1st Mayor of Murray, Utah
- In office January 1, 1902 – December 31, 1903
- Preceded by: New Office
- Succeeded by: Joseph Stratton

Personal details
- Born: November 29, 1848 Council Bluffs, Iowa
- Died: March 9, 1925 (aged 76) Murray, Utah
- Spouse: Harriet Taft
- Children: 2

= Chillion L. Miller =

American politician

Chillion Letts "C.L." Miller was the first elected mayor of Murray, Utah from 1902 to 1903. Serving along with him were as City Recorder M.A. Williamsun and Councilmen James Gilbert, Reynolds Cahoon, Arthur E. White, Herbert S. Sanders and William Mccleary. Mayor Miller's term may well be called a period of organization. There were many offices and committees to be created to comply with law and to properly supervise the business interests of the city.
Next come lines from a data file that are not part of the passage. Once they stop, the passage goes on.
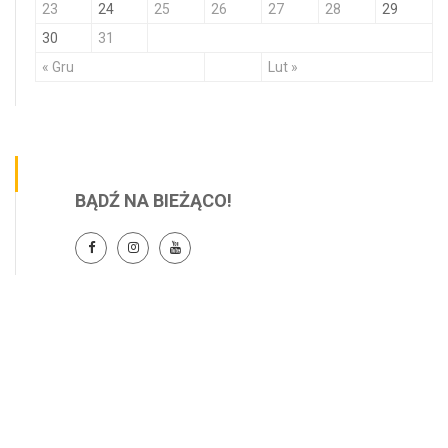
23
24
25
26
27
28
29
30
31
« Gru
Lut »
BĄDŹ NA BIEŻĄCO!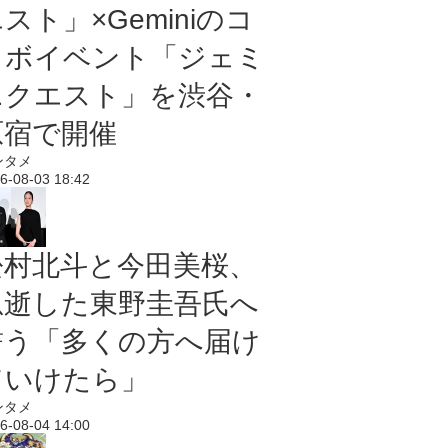
スト」×Geminiのコ
ラボイベント「ジェミ
ニクエスト」を渋谷・
原宿で開催
ンタメ
6-08-03 18:42
松村北斗と今田美桜、
急逝した東野圭吾氏へ
誓う「多くの方へ届け
ていけたら」
ンタメ
6-08-04 14:00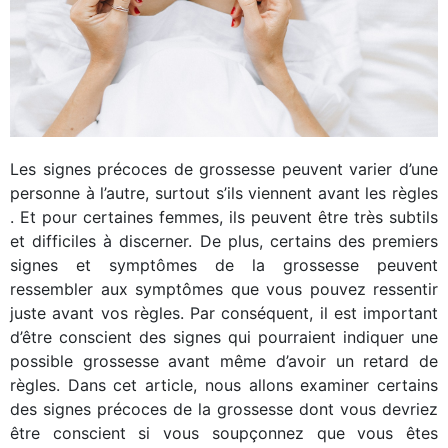
MASCULINE
FÉMININE
BEAUTÉ
JARDIN
Les signes précoces de grossesse peuvent varier d’une
TOUS NOS ARTICLES
personne à l’autre, surtout s’ils viennent avant les règles
. Et pour certaines femmes, ils peuvent être très subtils
et difficiles à discerner. De plus, certains des premiers
signes et symptômes de la grossesse peuvent
ressembler aux symptômes que vous pouvez ressentir
juste avant vos règles. Par conséquent, il est important
d’être conscient des signes qui pourraient indiquer une
possible grossesse avant même d’avoir un retard de
règles. Dans cet article, nous allons examiner certains
des signes précoces de la grossesse dont vous devriez
être conscient si vous soupçonnez que vous êtes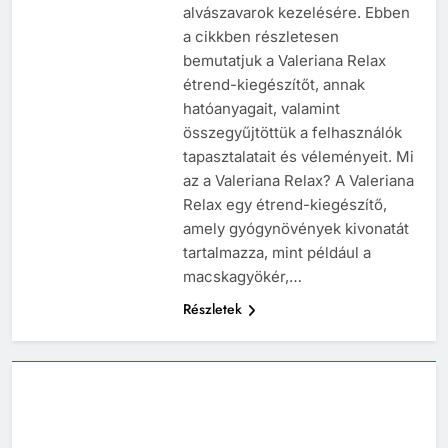
alvászavarok kezelésére. Ebben
a cikkben részletesen
bemutatjuk a Valeriana Relax
étrend-kiegészítőt, annak
hatóanyagait, valamint
összegyűjtöttük a felhasználók
tapasztalatait és véleményeit. Mi
az a Valeriana Relax? A Valeriana
Relax egy étrend-kiegészítő,
amely gyógynövények kivonatát
tartalmazza, mint például a
macskagyökér,…
Részletek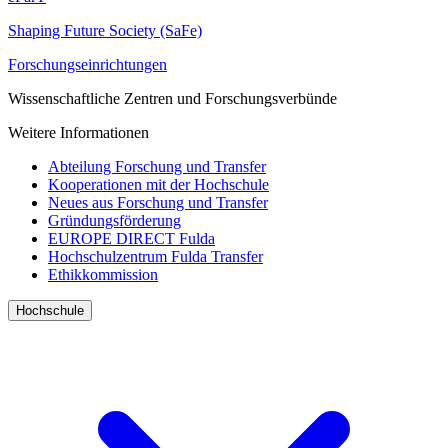
Shaping Future Society (SaFe)
Forschungseinrichtungen
Wissenschaftliche Zentren und Forschungsverbünde
Weitere Informationen
Abteilung Forschung und Transfer
Kooperationen mit der Hochschule
Neues aus Forschung und Transfer
Gründungsförderung
EUROPE DIRECT Fulda
Hochschulzentrum Fulda Transfer
Ethikkommission
Hochschule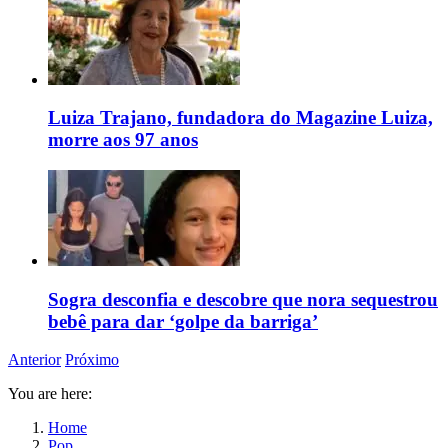
Luiza Trajano, fundadora do Magazine Luiza,
morre aos 97 anos
Sogra desconfia e descobre que nora sequestrou
bebê para dar ‘golpe da barriga’
Anterior
Próximo
You are here:
Home
Pop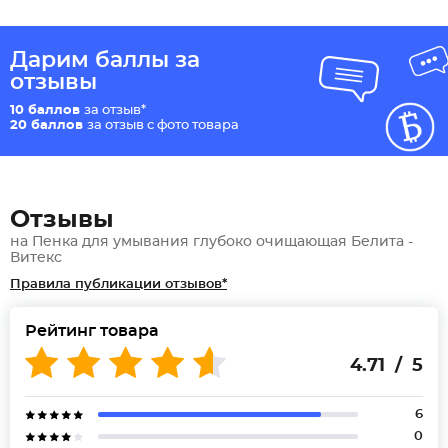
Дарим баллы за
отзывы
10 баллов
за отзыв*
20 баллов
за отзыв с фото товара
Отзывы
на Пенка для умывания глубоко очищающая Белита -
Витекс
Правила публикации отзывов*
Рейтинг товара
4.71 / 5
6
0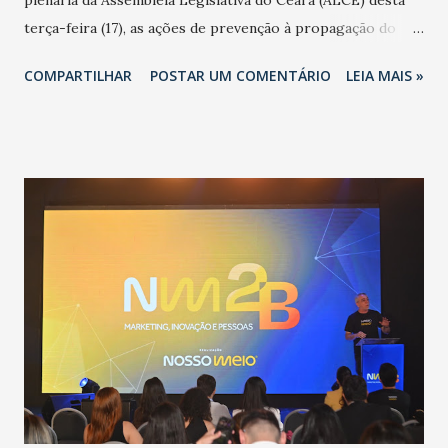
terça-feira (17), as ações de prevenção à propagação do
novo coronavírus (Covid-19) e as recentes medidas
COMPARTILHAR
POSTAR UM COMENTÁRIO
LEIA MAIS »
adotadas pelo Governo do Estado na contenção da
pandemia e atendimento aos enfermos. O secretário
informou que o Estado tem desenvolvido um plano de
contingência pautado em formas de reconhecimento da
população suspeita e de cuidados com os ambientes
públicos e domiciliares. “Nós não estamos vivendo uma
epidemia comum, como temos em todos os anos, com
aumento de casos de dengue, influenza ou H1N1. Trata-se
de uma epidemia com um vírus diferente, com um poder de
contaminação maior que outros coronavírus”, apontou o
secretário. Segundo ele, é uma epidemia com chance de
contaminação alta, podendo gerar um grande risco à
população e ao sistema de saúde. “Precisamos saber fazer a
estratificação do risco da doença, para não so...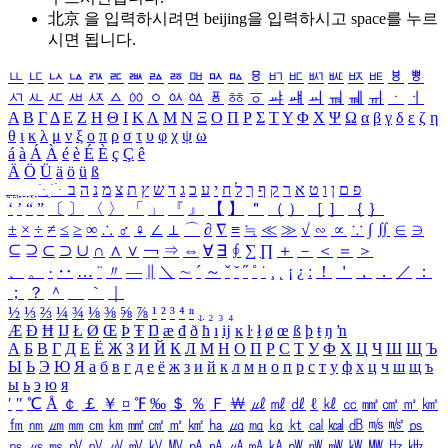
北京 을 입력하시려면
beijing
을 입력하시고 space를 누르
시면 됩니다.
ㅥ
ㅦ
ㅧ
ㅨ
ㅩ
ㅪ
ㅫ
ㅬ
ㅭ
ㅮ
ㅯ
ㅰ
ㅱ
ㅲ
ㅳ
ㅴ
ㅵ
ㅶ
ㅷ
ㅸ
ㅹ
ㅺ
ㅻ
ㅼ
ㅽ
ㅾ
ㅿ
ㆀ
ㆁ
ㆂ
ㆃ
ㆄ
ㆅ
ㆆ
ㆇ
ㆈ
ㆉ
ㆊ
ㆋ
ㆌ
ㆍ
ㆎ
Α
Β
Γ
Δ
Ε
Ζ
Η
Θ
Ι
Κ
Λ
Μ
Ν
Ξ
Ο
Π
Ρ
Σ
Τ
Υ
Φ
Χ
Ψ
Ω
α
β
γ
δ
ε
ζ
η
θ
ι
κ
λ
μ
ν
ξ
ο
π
ρ
σ
τ
υ
φ
χ
ψ
ω
á
à
Á
À
é
è
É
È
ç
Ç
ê
Ä
Ö
Ü
ä
ö
ü
ß
ְ
ֳ
ֲ
ֱ
ָ
ַ
ֵ
ֶ
ִ
ֹ
ּ
ֻ
ׂ
ׁ
ּ
ב
ה
נ
מ
צ
ת
ץ
ש
ד
ג
כ
ע
י
ח
ל
ך
ף
ק
ר
א
ט
ו
ן
ם
פ
‘
’
“
”
〔
〕
〈
〉
「
」
『
』
【
】
＂
（
）
［
］
｛
｝
±
×
÷
≠
≤
≥
∞
∴
♂
♀
∠
⊥
⌒
∂
∇
≡
≒
≪
≫
√
∽
∝
∵
∫
∬
∈
∋
⊆
⊇
⊂
⊃
∪
∩
∧
∨
￢
⇒
⇔
∀
∃
∮
∑
∏
＋
－
＜
＝
＞
、
。
·
‥
…
¨
〃
―
∥
＼
∼
´
～
ˇ
˘
˝
˚
˙
¸
˛
¡
¿
ː
！
＇
，
．
／
：
；
？
＾
＿
｀
｜
½
⅓
⅔
¼
¾
⅛
⅜
⅝
⅞
¹
²
³
⁴
ⁿ
₁
₂
₃
₄
Æ
Ð
Ħ
Ĳ
Ł
Ø
Œ
Þ
Ŧ
Ŋ
æ
đ
ð
ħ
ı
ĳ
ĸ
ŀ
ł
ø
œ
ß
þ
ŧ
ŋ
ŉ
А
Б
В
Г
Д
Е
Ё
Ж
З
И
Й
К
Л
М
Н
О
П
Р
С
Т
У
Ф
Х
Ц
Ч
Ш
Щ
Ъ
Ы
Ь
Э
Ю
Я
а
б
в
г
д
е
ё
ж
з
и
й
к
л
м
н
о
п
р
с
т
у
ф
х
ц
ч
ш
щ
ъ
ы
ь
э
ю
я
′
″
℃
Å
￠
￡
￥
¤
℉
‰
＄
％
Ｆ
￦
㎕
㎖
㎗
ℓ
㎘
㏄
㎣
㎤
㎥
㎦
㎙
㎚
㎛
㎜
㎝
㎞
㎟
㎠
㎡
㎢
㏊
㎍
㎎
㎏
㏏
㎈
㎉
㏈
㎧
㎨
㎰
㎱
㎲
㎳
㎴
㎵
㎶
㎷
㎸
㎹
㎀
㎁
㎂
㎃
㎄
㎺
㎻
㎽
㎾
㎿
㎐
㎑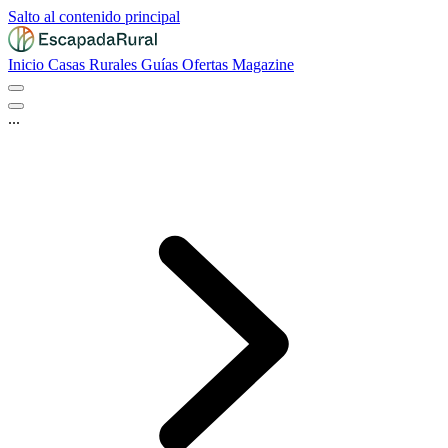
Salto al contenido principal
Inicio
Casas Rurales
Guías
Ofertas
Magazine
...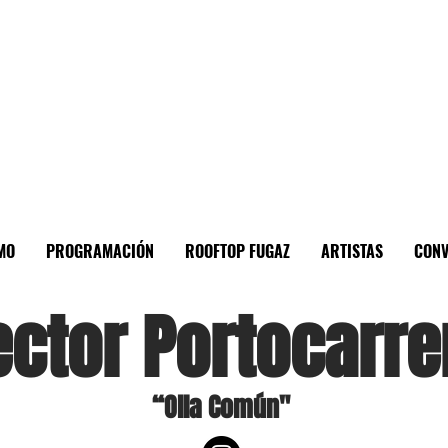
MO
PROGRAMACIÓN
ROOFTOP FUGAZ
ARTISTAS
CONV
ector Portocarre
“Olla Común"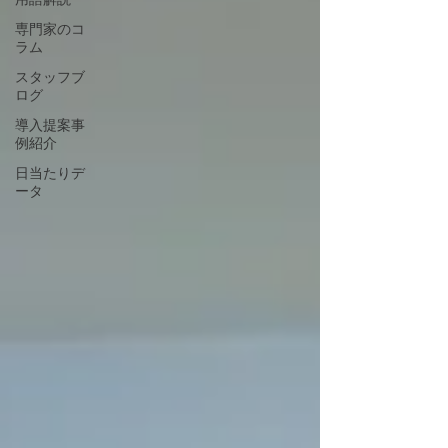
専門家のコ
ラム
スタッフブ
ログ
導入提案事
例紹介
日当たりデ
ータ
There were committees organized for municipal law, streets, licenses and franchises, public grounds, sanitary regulations, and public ordinances. On September 1, 1903, a committee was appointed with H. S. Sanders as chairman and Reynolds Cahoon and James Gilbert as members to investigate the matter of establishing a precinct in Murray city. A large number of ordinances were drawn up, sixteen of which were passed and adopted among these were ordinances on general provisions, one setting forth the duties of city officers, one on misdemeanors, one setting salaries, a franchise to the Rocky Mountain Bell Telephone company, two on dog licenses and dog taxes, one on curfew, one pertaining to railroads and other ordinances relating to nuisances, private boarding houses, bicycle riding, and one establishing the boundary line of State Street.